Trump Education Dept Publishes Detailed Foreign Funding Data, Targets Elite Universities
The Trump administration has released what it calls the most detailed public accounting yet of foreign gifts and contracts to U.S. colleges, publishing 2025 Section 117 disclosures that show more than 8,300 transactions worth over $5.2 billion, with more than half flowing to four schools: Carnegie Mellon, MIT, Stanford and Harvard. The new online portal, rolled out Wednesday by the Education Department under an executive order enforcing long‑lax reporting rules, lists major funding sources including Qatar (over $1.1 billion), the U.K., Switzerland, Japan, Germany and Saudi Arabia, and is paired with fresh investigations into Harvard, the University of Pennsylvania, UC Berkeley and the University of Michigan for allegedly inaccurate or late disclosures. Education Secretary Linda McMahon framed the data as a national‑security and research‑integrity issue, saying it captures money from "countries and entities that are involved in activities that threaten America's national security," while critics like Columbia political scientist Alexander Cooley argue the administration is distorting the numbers by lumping together scholarships, tuition reimbursements, joint‑campus contracts and other routine flows and by ignoring foreign money routed through U.S. shell companies that won’t show up as "foreign" at all. Universities that receive federal funds must report foreign gifts and contracts of $250,000 or more per year, but the article notes the provenance of many donations can be murky and that some types of influence the White House warns about may still fall outside the disclosure regime. The release gives lawmakers, watchdogs and the public an unprecedented but imperfect window into how concentrated foreign funding is at a handful of elite research institutions just as Trump moves to tighten political and regulatory control over higher education in the name of national security.
📌 Key Facts
- The Education Department published 2025 Section 117 data covering more than 8,300 foreign gifts and contracts totaling over $5.2 billion.

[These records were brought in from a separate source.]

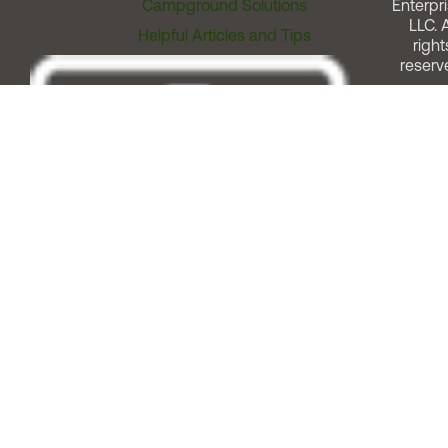
Campground Solutions
Enterpri
LLC. A
Helpful Articles and Tips
right
reserv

- Over half of that money went to four universities: Carnegie Mellon, MIT, Stanford and Harvard.
- Top reported foreign sources included Qatar (over $1.1 billion), the United Kingdom (over $633 million), Switzerland (over $451 million), Japan (over $374 million), Germany (over $292 million) and Saudi Arabia (over $285 million).
- The department has opened four new foreign‑funding investigations into Harvard, the University of Pennsylvania, UC Berkeley and the University of Michigan over alleged inaccurate or untimely disclosures.
- An executive order Trump issued last year directs stricter enforcement of Section 117, which requires federally funded institutions to report foreign gifts and contracts of $250,000 or more annually.